Der Anteil der installierten MS-Office-Pakete schwankt über die Länder zwischen 68 (China) und 88 Prozent (Niederlande und Indien). Bei etwa der Hälfte der OpenOffice-Anwender findet sich auch eine MS-Office-Installation; Webmasterpro interpretiert das als Hinweis auf abgelaufene Versionen von MS Office 2007, das auf neueren Windows-Rechnern häufig in einer Testversion vorinstalliert sei. WordPerfect kommt in Kanada auf 4,0 Prozent, in den USA auf 3,7 und in Indien sogar auf 4,1 Prozent; ansonsten liegt der Anteil der Office-Suite des kanadischen Herstellers Corel zwischen 0,2 (China) und 2,7 Prozent (Deutschland). Für Apples iWork-Suite weist die Untersuchung nur für Luxemburg, Australien, die Schweiz, Kanada und die USA Anteile von über 3 Prozent aus.

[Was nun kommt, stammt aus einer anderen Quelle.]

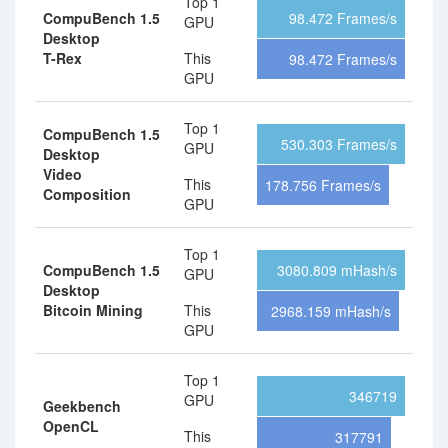
Top 1
CompuBench 1.5
98.472 Frames/s
GPU
Desktop
T-Rex
This
98.472 Frames/s
GPU
Top 1
CompuBench 1.5
530.303 Frames/s
GPU
Desktop
Video
This
178.756 Frames/s
Composition
GPU
Top 1
CompuBench 1.5
3080.809 mHash/s
GPU
Desktop
Bitcoin Mining
This
2968.159 mHash/s
GPU
Top 1
346719
GPU
Geekbench
OpenCL
This
317791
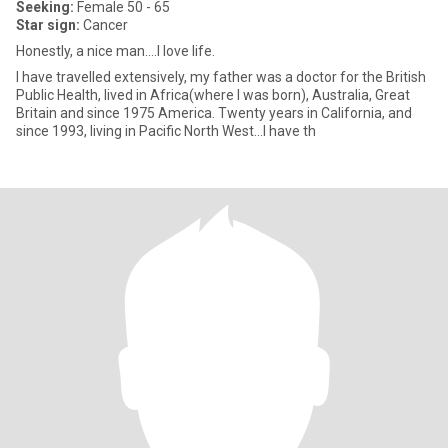
Seeking:
Female 50 - 65
Star sign:
Cancer
Honestly, a nice man….I love life.
I have travelled extensively, my father was a doctor for the British
Public Health, lived in Africa(where I was born), Australia, Great
Britain and since 1975 America. Twenty years in California, and
since 1993, living in Pacific North West…I have th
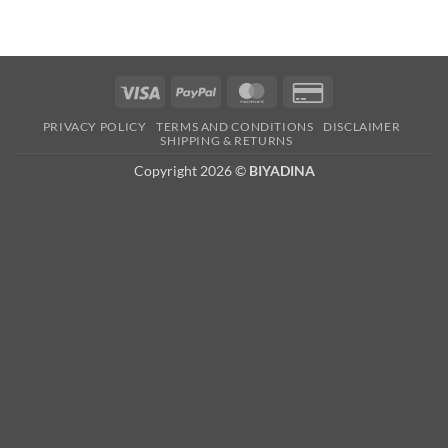
Visa
PayPal
MasterCard
Credit
Card
PRIVACY POLICY
TERMS AND CONDITIONS
DISCLAIMER
2
SHIPPING & RETURNS
Copyright 2026 ©
BIYADINA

Die erweiterten Ergebnisse hat Webmasterpro analog zu den Daten für Deutschland durch eine Analyse der installierten Schriftarten auf Rechnern, die eine von rund 100.000 Webseiten ansteuern, erhalten. Während für Deutschland über 1 Million Surfer in die Erhebung eingingen, stammen die Daten aller anderen Ländern von lediglich 200.000 Surfern, wobei Webmasterpro nicht mitteilt, wie hoch die Anzahl der auf die einzelnen Länder entfallenden Surfer ist.

Für die Validität der Daten sprechen laut Webmasterpro beispielsweise, dass sich ein hoher Anteil von OpenOffice vor allem in Ländern findet, in denen auch der freie Webbrowser Firefox weit verbreitet ist. Auch der hohe Einsatzgrad der kanadischen WordPerfect-Suite in Kanada sei ein Hinweis auf die Gültigkeit der Daten. Allerdingts weist man darauf hin, dass die Werte für OpenOffice einen Fehlerbereich von ±5 Prozent und die für MS Office einen Fehlerbereich von ±15 Prozent haben; kleinere Unterschiede zwischen Ländern sind also mit Vorsicht zu interpretieren.